Para ilustrar algo sobre a memória, trago aqui um trecho do fabuloso livro “Os Irmãos Karamázov”, de Fiódor Dostoiévski. É claro que o texto descreve uma cena de uma história inventada pelo autor. Porém, como já foi dito pela filosofia e como é bem sabido no universo Dostoievskiano, tal cena poderia (poderá e pode) ocorrer plenamente na vida real; aliás, eu diria, Dostoiévski fala da vida real.
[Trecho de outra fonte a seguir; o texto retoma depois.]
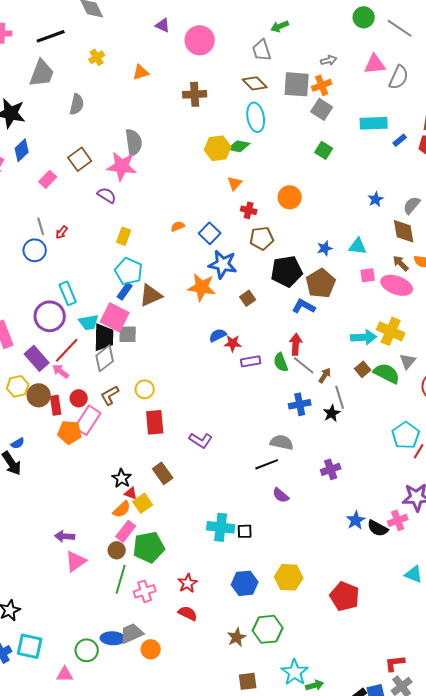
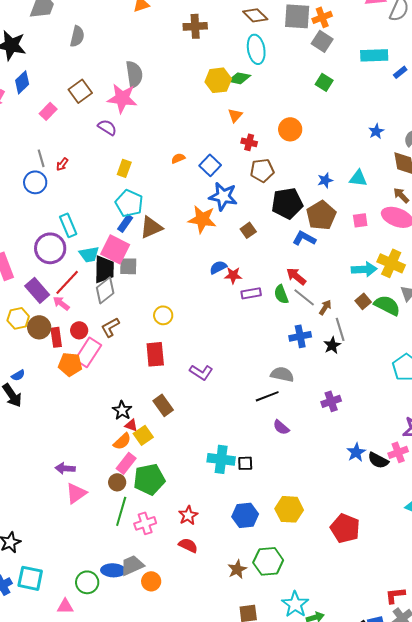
pink square: (368, 275) -> (360, 220), moved
red arrow: (296, 344) -> (296, 276), turned -55
yellow circle: (145, 389) -> (163, 315), moved

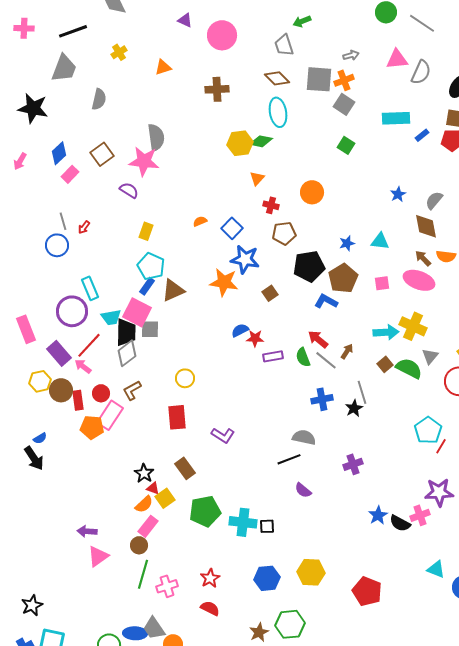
blue diamond: (22, 82) -> (59, 153), moved
brown arrow: (325, 307) -> (347, 351), moved
green pentagon: (149, 479) -> (205, 511), moved
gray trapezoid: (132, 565) -> (154, 628), turned -100

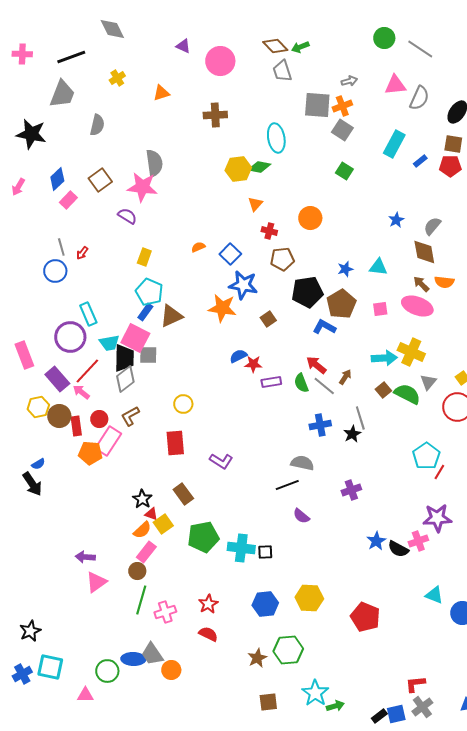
brown diamond: (277, 78) -> (275, 46), moved
cyan rectangle: (396, 118) -> (394, 144), turned -60

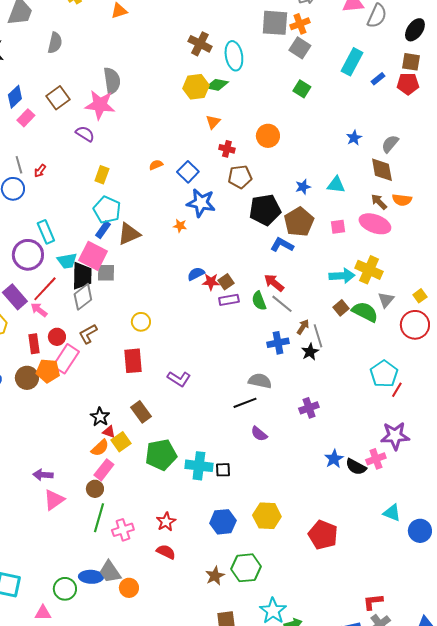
brown cross: (215, 115) -> (200, 44), moved, turned 30
orange star: (222, 308) -> (180, 226), size x0.5
brown square: (268, 319) -> (226, 282), moved
brown arrow: (345, 377) -> (303, 327), moved
brown circle: (59, 416) -> (27, 378), moved

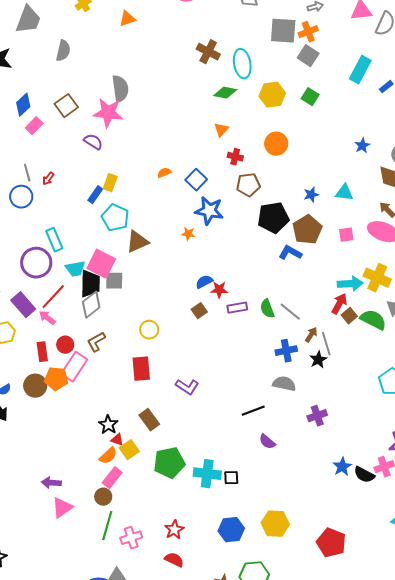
yellow hexagon: (196, 87) -> (272, 95), moved
blue rectangle: (103, 230) -> (95, 195), moved
brown square: (226, 282) -> (199, 311), moved
red arrow: (274, 283) -> (339, 304), moved, turned 80
gray semicircle: (260, 381) -> (284, 384), moved

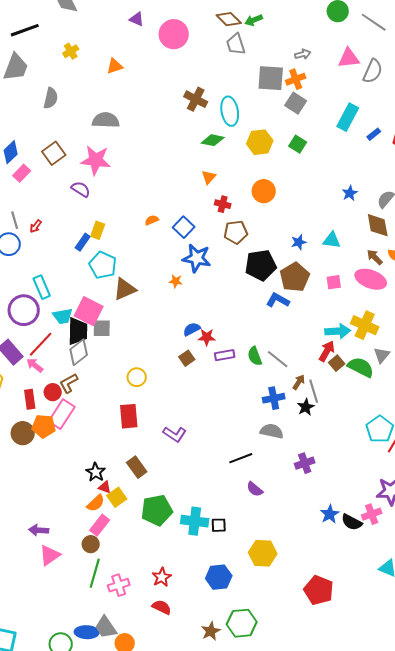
gray semicircle: (120, 89) -> (106, 120), moved, turned -80
brown L-shape: (96, 342) -> (69, 383), moved
yellow hexagon: (275, 524) -> (263, 553), moved

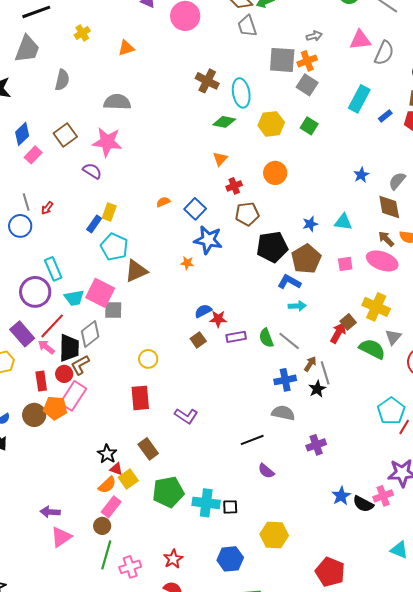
red cross: (223, 204) -> (234, 186), turned -35
black trapezoid: (78, 331) -> (69, 348), moved
cyan arrow: (338, 331) -> (297, 306), moved, size x0.7
brown square: (337, 363) -> (348, 322), moved

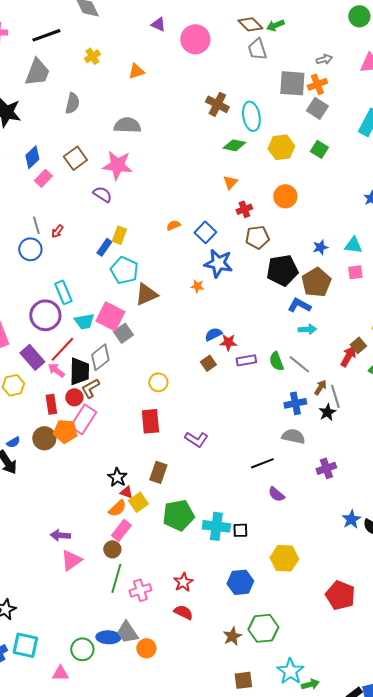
pink square: (345, 264) -> (355, 272), moved
gray square: (113, 310) -> (123, 333), turned -36
brown rectangle: (148, 449) -> (158, 472), turned 55

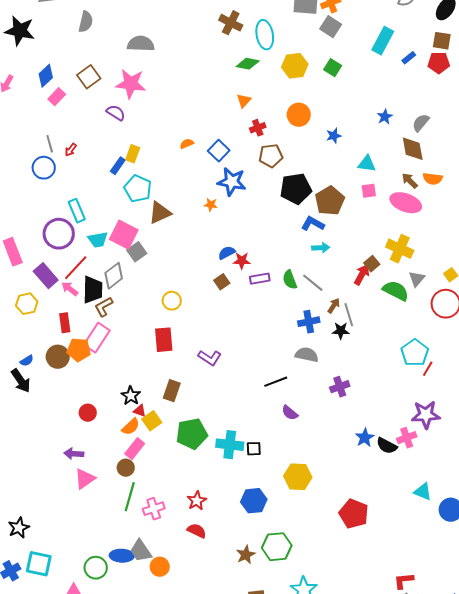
blue star: (320, 247) -> (334, 136), moved
red circle: (74, 397) -> (88, 413), moved
black star: (327, 412) -> (341, 331), turned 30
Ei-lo (o trecho se refere à edição traduzida por Paulo Bezerra, livro I, capítulo IV: o terceiro filho, Aliócha): “Aliás, já mencionei que ele [Aliócha], tendo perdido a mãe mal completara três anos, guardou-a na memória pelo resto da vida, seu rosto, seus carinhos, ‘como se ela estivesse viva à minha frente’. Lembranças como essas podem ser conservadas (e todo mundo sabe disso) desde a mais tenra idade, até desde os dois anos, mas durante toda a vida só se manifestam como uma espécie de pontos de luz saídos das trevas, de um cantinho de um imenso quadro que se apagou e desapareceu por inteiro, excetuando-se apenas esse cantinho. Era exatamente o que lhe acontecia: ele se lembrava de uma tarde de verão, tranquila, uma janela aberta, raios oblíquos do sol poente (era desses raios oblíquos que mais se lembrava), um ícone num canto do quarto, diante deste uma lamparina acesa, e diante da imagem sua mãe ajoelhada, aos prantos como em crise de histeria, entre gritos e ganidos, agarrando-o com ambos os braços, abraçando-o com força a ponto de lhe causar dor e orando por ele a Nossa Senhora, estendendo-o dos seus abraços para o ícone com ambas as mãos como se o colocasse sob a proteção da Virgem… e de repente a ama entra correndo e o arranca dos braços da mãe assustada. Que quadro! Aliócha guardou na memória desse instante também o rosto da mãe: dizia que era um rosto alucinado, porém belo, até onde a lembrança lhe permitia julgar”.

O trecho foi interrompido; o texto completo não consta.